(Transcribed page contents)
= Beginning of Section =
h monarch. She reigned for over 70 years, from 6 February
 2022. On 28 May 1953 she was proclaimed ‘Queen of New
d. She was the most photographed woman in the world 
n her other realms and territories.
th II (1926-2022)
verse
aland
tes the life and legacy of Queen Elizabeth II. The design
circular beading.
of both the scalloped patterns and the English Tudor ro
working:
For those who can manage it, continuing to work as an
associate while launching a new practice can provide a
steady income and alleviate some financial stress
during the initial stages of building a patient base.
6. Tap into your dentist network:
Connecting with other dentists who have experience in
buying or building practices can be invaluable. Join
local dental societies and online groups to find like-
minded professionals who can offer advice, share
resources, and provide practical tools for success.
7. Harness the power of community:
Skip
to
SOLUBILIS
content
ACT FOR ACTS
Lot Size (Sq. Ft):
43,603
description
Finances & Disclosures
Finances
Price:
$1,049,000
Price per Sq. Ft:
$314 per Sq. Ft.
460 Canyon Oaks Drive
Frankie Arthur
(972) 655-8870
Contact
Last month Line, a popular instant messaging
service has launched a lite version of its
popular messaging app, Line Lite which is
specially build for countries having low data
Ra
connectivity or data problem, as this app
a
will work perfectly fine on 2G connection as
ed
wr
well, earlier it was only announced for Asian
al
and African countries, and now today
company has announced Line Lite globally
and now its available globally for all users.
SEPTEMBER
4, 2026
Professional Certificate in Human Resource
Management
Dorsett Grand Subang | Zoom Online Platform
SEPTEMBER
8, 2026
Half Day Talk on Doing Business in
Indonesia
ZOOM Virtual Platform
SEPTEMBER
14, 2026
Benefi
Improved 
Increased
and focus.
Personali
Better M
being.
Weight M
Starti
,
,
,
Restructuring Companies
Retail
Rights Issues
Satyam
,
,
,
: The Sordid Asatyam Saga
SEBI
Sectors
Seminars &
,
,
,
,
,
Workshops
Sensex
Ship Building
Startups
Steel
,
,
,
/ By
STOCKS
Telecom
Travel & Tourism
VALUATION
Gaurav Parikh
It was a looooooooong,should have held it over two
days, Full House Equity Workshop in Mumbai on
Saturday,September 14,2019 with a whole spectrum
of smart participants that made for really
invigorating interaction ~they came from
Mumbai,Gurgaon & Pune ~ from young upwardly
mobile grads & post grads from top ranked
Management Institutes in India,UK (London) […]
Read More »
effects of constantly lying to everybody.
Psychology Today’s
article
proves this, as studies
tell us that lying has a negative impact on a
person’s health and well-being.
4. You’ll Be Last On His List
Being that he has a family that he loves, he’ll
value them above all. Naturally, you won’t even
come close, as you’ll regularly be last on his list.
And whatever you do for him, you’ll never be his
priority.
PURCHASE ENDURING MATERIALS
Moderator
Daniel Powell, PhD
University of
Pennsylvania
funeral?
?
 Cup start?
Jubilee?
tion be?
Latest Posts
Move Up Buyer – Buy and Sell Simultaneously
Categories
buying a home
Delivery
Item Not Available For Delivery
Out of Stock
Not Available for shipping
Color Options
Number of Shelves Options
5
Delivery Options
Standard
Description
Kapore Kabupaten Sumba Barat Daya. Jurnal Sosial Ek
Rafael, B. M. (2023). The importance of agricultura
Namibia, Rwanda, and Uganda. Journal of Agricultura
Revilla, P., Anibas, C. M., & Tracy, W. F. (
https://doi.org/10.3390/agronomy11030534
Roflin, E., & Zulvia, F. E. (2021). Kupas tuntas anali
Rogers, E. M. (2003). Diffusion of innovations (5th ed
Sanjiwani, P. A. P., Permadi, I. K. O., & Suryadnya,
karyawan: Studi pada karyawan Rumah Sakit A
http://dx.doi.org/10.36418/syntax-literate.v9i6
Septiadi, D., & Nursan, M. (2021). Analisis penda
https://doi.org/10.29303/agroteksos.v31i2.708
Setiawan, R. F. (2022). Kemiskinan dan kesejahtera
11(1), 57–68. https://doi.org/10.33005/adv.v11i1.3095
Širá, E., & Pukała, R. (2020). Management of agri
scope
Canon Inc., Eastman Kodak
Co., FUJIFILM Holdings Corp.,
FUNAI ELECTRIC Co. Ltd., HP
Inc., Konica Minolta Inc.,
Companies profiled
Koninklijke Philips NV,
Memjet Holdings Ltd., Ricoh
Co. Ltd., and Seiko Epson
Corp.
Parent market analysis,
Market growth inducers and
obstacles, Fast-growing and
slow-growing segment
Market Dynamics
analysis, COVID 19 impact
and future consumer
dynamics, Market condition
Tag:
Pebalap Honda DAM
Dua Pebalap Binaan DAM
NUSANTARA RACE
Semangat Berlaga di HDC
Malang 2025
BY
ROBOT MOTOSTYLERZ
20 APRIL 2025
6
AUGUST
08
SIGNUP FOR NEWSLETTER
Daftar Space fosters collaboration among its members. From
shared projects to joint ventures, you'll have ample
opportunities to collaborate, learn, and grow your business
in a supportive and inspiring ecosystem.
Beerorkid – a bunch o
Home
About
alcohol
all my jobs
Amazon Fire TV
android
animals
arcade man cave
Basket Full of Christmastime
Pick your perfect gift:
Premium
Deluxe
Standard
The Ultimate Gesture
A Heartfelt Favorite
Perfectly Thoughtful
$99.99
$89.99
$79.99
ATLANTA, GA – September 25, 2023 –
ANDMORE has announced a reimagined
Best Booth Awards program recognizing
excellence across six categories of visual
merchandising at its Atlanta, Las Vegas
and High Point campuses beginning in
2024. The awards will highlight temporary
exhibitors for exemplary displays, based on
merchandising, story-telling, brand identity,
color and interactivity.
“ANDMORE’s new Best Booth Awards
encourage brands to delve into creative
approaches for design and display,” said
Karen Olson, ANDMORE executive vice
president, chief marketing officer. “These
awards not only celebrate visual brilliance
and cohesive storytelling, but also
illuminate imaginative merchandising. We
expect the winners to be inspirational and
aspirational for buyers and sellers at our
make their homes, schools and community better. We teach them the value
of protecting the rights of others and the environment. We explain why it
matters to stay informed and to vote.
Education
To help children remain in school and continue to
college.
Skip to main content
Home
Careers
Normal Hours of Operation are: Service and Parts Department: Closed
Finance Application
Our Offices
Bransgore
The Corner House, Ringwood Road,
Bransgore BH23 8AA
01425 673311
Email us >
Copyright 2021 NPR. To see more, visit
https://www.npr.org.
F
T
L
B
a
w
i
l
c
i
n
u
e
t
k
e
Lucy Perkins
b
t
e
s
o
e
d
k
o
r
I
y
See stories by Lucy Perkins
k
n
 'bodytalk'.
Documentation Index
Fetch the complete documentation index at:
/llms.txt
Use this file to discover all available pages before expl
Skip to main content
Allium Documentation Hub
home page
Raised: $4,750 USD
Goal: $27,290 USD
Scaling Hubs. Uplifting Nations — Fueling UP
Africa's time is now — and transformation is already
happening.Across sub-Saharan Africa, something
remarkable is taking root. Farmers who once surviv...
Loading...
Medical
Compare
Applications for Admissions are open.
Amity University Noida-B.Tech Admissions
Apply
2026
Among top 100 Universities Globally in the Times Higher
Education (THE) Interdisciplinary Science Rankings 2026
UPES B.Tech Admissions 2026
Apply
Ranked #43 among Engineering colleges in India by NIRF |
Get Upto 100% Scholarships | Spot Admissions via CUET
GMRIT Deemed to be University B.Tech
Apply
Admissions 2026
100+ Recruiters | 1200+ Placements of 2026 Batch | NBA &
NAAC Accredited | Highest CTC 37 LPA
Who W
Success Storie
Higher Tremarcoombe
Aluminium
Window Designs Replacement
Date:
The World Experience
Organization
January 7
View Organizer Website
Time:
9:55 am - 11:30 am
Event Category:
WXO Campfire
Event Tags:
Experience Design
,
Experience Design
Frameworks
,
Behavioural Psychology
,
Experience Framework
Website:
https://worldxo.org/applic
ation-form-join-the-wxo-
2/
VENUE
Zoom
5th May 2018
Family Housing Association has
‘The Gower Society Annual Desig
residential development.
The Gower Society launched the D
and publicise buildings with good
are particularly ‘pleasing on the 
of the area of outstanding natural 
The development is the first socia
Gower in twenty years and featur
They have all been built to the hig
= End of Section =
- _Problem requirements_:
From the entries, copy every line in which the word "House" occurs.

- _Solution for this task_:
days, Full House Equity Workshop in Mumbai on
The Corner House, Ringwood Road,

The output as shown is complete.